The copy you return should hold only the lines from the top of the data below through the line with "を学びます。オーストラリアではこの分野に関する規制が法", each duplicated exactly and with no pictures.
------ The data
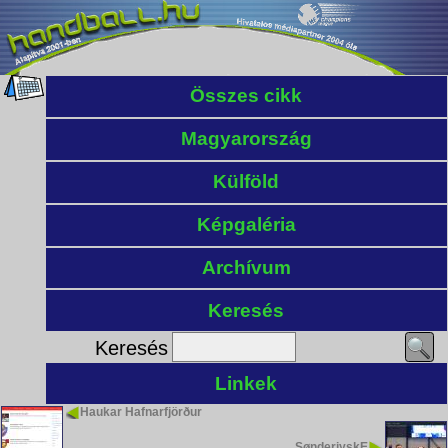
Összes cikk
Magyarország
Külföld
Képgaléria
Archívum
Keresés
Keresés
Linkek
Haukar Hafnarfjörður
SønderjyskE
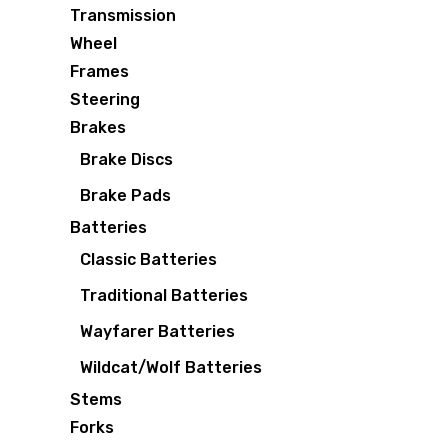
Transmission
Wheel
Frames
Steering
Brakes
Brake Discs
Brake Pads
Batteries
Classic Batteries
Traditional Batteries
Wayfarer Batteries
Wildcat/Wolf Batteries
Stems
Forks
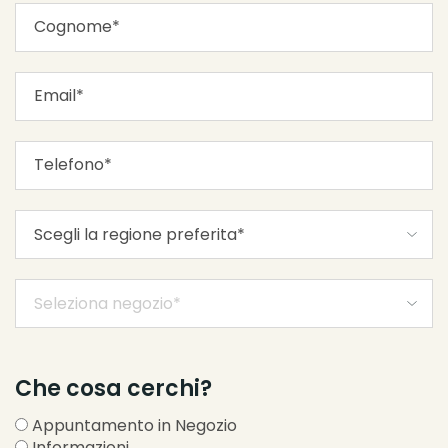
Che cosa cerchi?
Appuntamento in Negozio
Informazioni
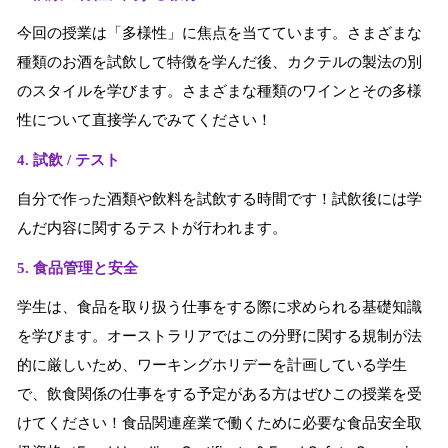
今回の授業は「多様性」に焦点を当てています。さまざまな
種類のお酒を試飲して特徴を学んだ後、カクテルの製法の別
のスタイルを学びます。さまざまな種類のワインとその多様
性について直接学んでみてください！
4. 試飲 / テスト
自分で作った酒類や飲料を試飲する時間です！試飲後には学
んだ内容に関するテストが行われます。
5. 食品管理と安全
学生は、食品を取り扱う仕事をする際に求められる基礎知識
を学びます。オーストラリアではこの分野に関する規制が法
的に厳しいため、ワーキングホリデーを計画している学生
で、飲食関係の仕事をする予定がある方はぜひこの授業を受
けてください！食品関連産業で働くために必要な食品安全取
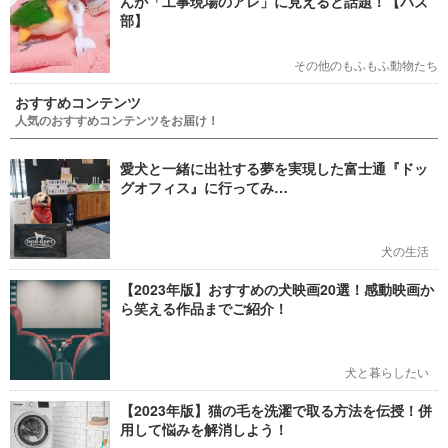
んが「工事現場のアレ」に見えると話題！【バズ
部】
その他のもふもふ動物たち
おすすめコンテンツ
人気のおすすめコンテンツをお届け！
愛犬と一緒に出社する夢を実現した富士通『ドッ
グオフィス』に行ってみ…
犬の生活
【2023年版】おすすめの犬映画20選！感動映画か
ら笑える作品までご紹介！
犬と暮らしたい
【2023年版】猫の毛を洗濯で取る方法を伝授！併
用して悩みを解消しよう！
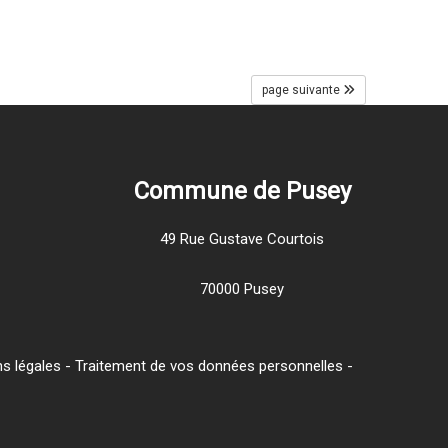
page suivante
Commune de Pusey
49 Rue Gustave Courtois
70000 Pusey
s légales
-
Traitement de vos données personnelles
-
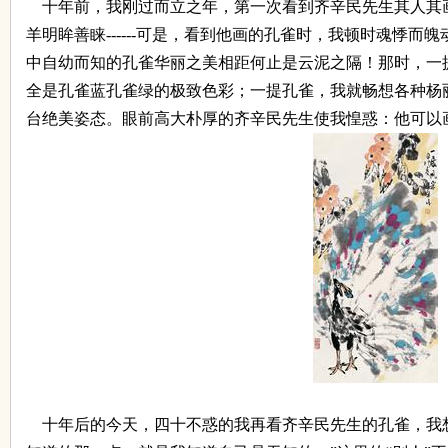
十年前，我刚过而立之年，第一次看到齐辛民先生其人其
在
羊明眸善睐
------
可是，看到他画的孔雀时，我顿时魂悸而魄
中自幼而知的孔雀华丽之美相距何止是云泥之隔！那时，一
全是孔雀蓝孔雀绿的极致色彩；一提孔雀，我就畅想各种杨
台绝美姿态。眼前高大朴厚的齐辛民先生使我惶惑：他可以
线
十年后的今天，四十不惑的我再看齐辛民先生的孔雀，我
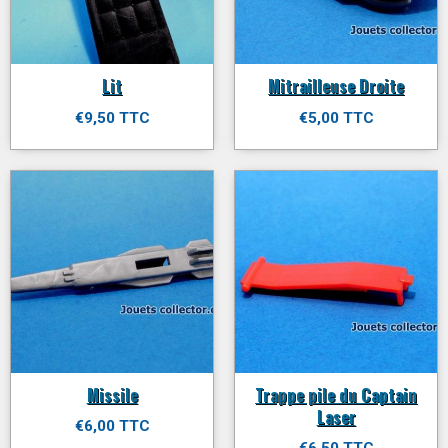
Lit
Mitrailleuse Droite
€9,50 TTC
€5,00 TTC
Missile
Trappe pile du Captain
Laser
€6,00 TTC
€6,50 TTC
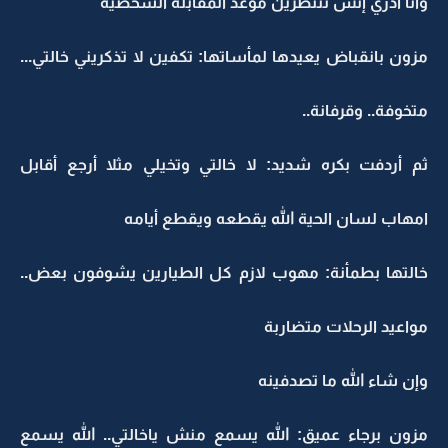
وأنا أدري إنش تنتظرين موعد المقابلة الشخصية
مزون بانقباض يعيدها لمأساتها: تكفين لا تذكريني خالتي...
متخوفة.. وقرفانة..
ثم أردفت بكره شديد: لا خالتي وتخيلي مثلا أرجع أقابل
امهاب لسان الحية الله يقطعه ويقطع أيامه
خالتها بطمأنة: مهوب لازم كل الطيارين يشوفون بعض..
مواعيد الرحلات متضاربة
وإن شاء الله ما تصدفينه
مزون برجاء عميق: الله يسمع منش ياخالتي.. الله يسمع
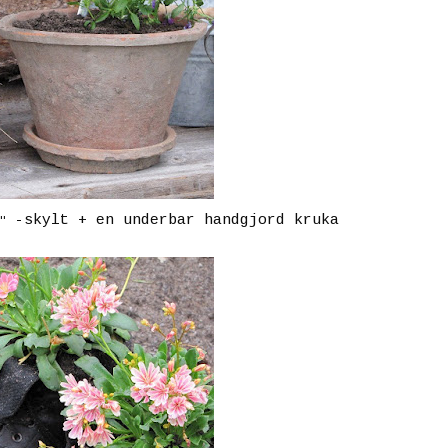
-skylt + en underbar handgjord kruka
"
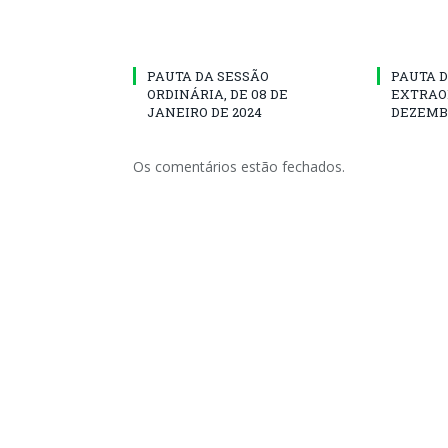
PAUTA DA SESSÃO
PAUTA D
ORDINÁRIA, DE 08 DE
EXTRAOR
JANEIRO DE 2024
DEZEMBR
Os comentários estão fechados.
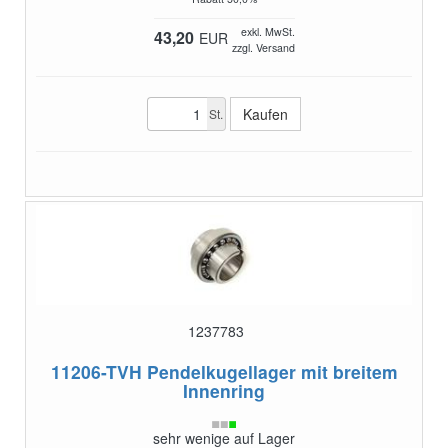
exkl. MwSt.
43,20
EUR
zzgl. Versand
St.
1237783
11206-TVH
Pendelkugellager mit breitem
Innenring
sehr wenige auf Lager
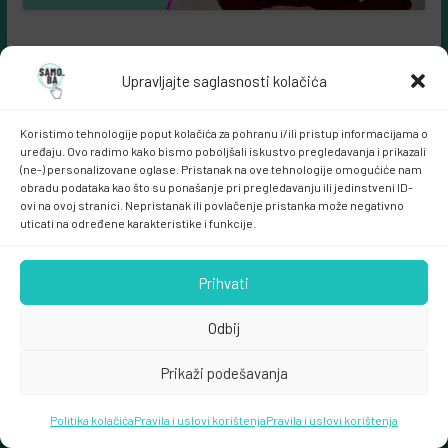
Upravljajte saglasnosti kolačića
Koristimo tehnologije poput kolačića za pohranu i/ili pristup informacijama o
uređaju. Ovo radimo kako bismo poboljšali iskustvo pregledavanja i prikazali
(ne-) personalizovane oglase. Pristanak na ove tehnologije omogućiće nam
obradu podataka kao što su ponašanje pri pregledavanju ili jedinstveni ID-
ovi na ovoj stranici. Nepristanak ili povlačenje pristanka može negativno
Samo.ba MARKETING
uticati na određene karakteristike i funkcije.
Prihvati
Odbij
Prikaži podešavanja
Copyright © 2026
samo.ba
. All rights reserved.
Politika kolačića
Theme:
ColorMag
Pravila i uslovi korištenja
by ThemeGrill. Powered by
Pravila i uslovi korištenja
WordPress
.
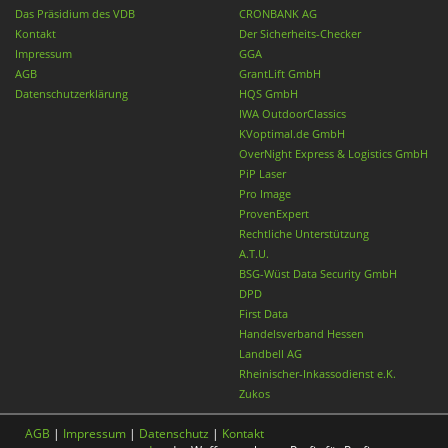
Das Präsidium des VDB
CRONBANK AG
Kontakt
Der Sicherheits-Checker
Impressum
GGA
AGB
GrantLift GmbH
Datenschutzerklärung
HQS GmbH
IWA OutdoorClassics
KVoptimal.de GmbH
OverNight Express & Logistics GmbH
PiP Laser
Pro Image
ProvenExpert
Rechtliche Unterstützung
A.T.U.
BSG-Wüst Data Security GmbH
DPD
First Data
Handelsverband Hessen
Landbell AG
Rheinischer-Inkassodienst e.K.
Zukos
AGB
|
Impressum
|
Datenschutz
|
Kontakt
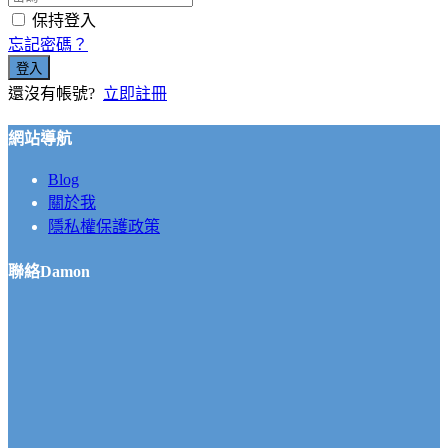
保持登入
忘記密碼？
登入
還沒有帳號?
立即註冊
網站導航
Blog
關於我
隱私權保護政策
聯絡Damon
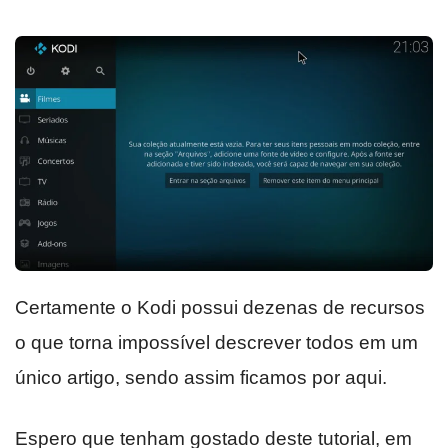
Certamente o Kodi possui dezenas de recursos
o que torna impossível descrever todos em um
único artigo, sendo assim ficamos por aqui.
Espero que tenham gostado deste tutorial, em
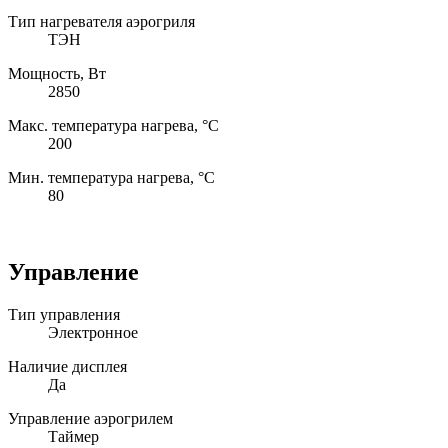
Тип нагревателя аэрогриля
ТЭН
Мощность, Вт
2850
Макс. температура нагрева, °С
200
Мин. температура нагрева, °С
80
Управление
Тип управления
Электронное
Наличие дисплея
Да
Управление аэрогрилем
Таймер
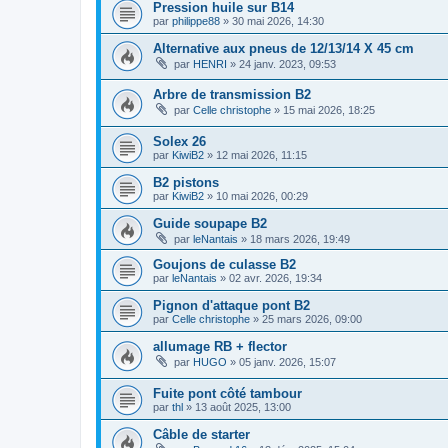
Pression huile sur B14
par
philippe88
»
30 mai 2026, 14:30
Alternative aux pneus de 12/13/14 X 45 cm
par
HENRI
»
24 janv. 2023, 09:53
Arbre de transmission B2
par
Celle christophe
»
15 mai 2026, 18:25
Solex 26
par
KiwiB2
»
12 mai 2026, 11:15
B2 pistons
par
KiwiB2
»
10 mai 2026, 00:29
Guide soupape B2
par
leNantais
»
18 mars 2026, 19:49
Goujons de culasse B2
par
leNantais
»
02 avr. 2026, 19:34
Pignon d'attaque pont B2
par
Celle christophe
»
25 mars 2026, 09:00
allumage RB + flector
par
HUGO
»
05 janv. 2026, 15:07
Fuite pont côté tambour
par
thl
»
13 août 2025, 13:00
Câble de starter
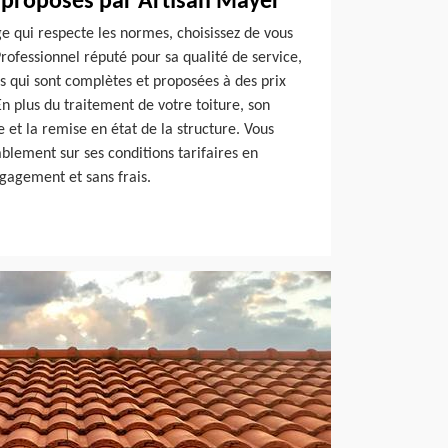
x proposés par Artisan Mayer
e qui respecte les normes, choisissez de vous
rofessionnel réputé pour sa qualité de service,
s qui sont complètes et proposées à des prix
En plus du traitement de votre toiture, son
 et la remise en état de la structure. Vous
blement sur ses conditions tarifaires en
gagement et sans frais.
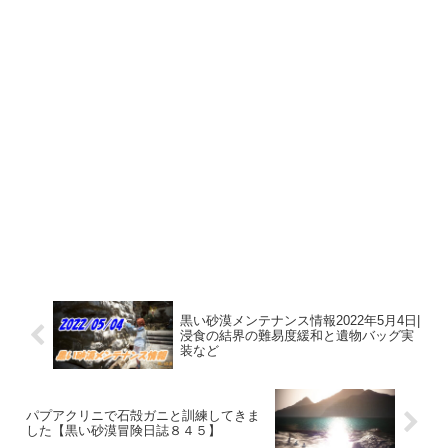
黒い砂漠メンテナンス情報2022年5月4日|
浸食の結界の難易度緩和と遺物バッグ実
装など
パプアクリニで石殻ガニと訓練してきま
した【黒い砂漠冒険日誌８４５】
------------
Solution to this exercise
Összes cikk
Magyarország
Külföld
Képgaléria
Archívum
Keresés
Keresés
Linkek
Haukar Hafnarfjörður
SønderjyskE
Transmission
Wheel
Frames
Steering
Brakes
Brake Discs
Brake Pads
Batteries
Classic Batteries
Traditional Batteries
Wayfarer Batteries
Wildcat/Wolf Batteries
Stems
Forks
Che cosa cerchi?
Appuntamento in Negozio
Informazioni
今回の授業は「多様性」に焦点を当てています。さまざまな
種類のお酒を試飲して特徴を学んだ後、カクテルの製法の別
のスタイルを学びます。さまざまな種類のワインとその多様
性について直接学んでみてください！
4. 試飲 / テスト
自分で作った酒類や飲料を試飲する時間です！試飲後には学
んだ内容に関するテストが行われます。
5. 食品管理と安全
学生は、食品を取り扱う仕事をする際に求められる基礎知識
を学びます。オーストラリアではこの分野に関する規制が法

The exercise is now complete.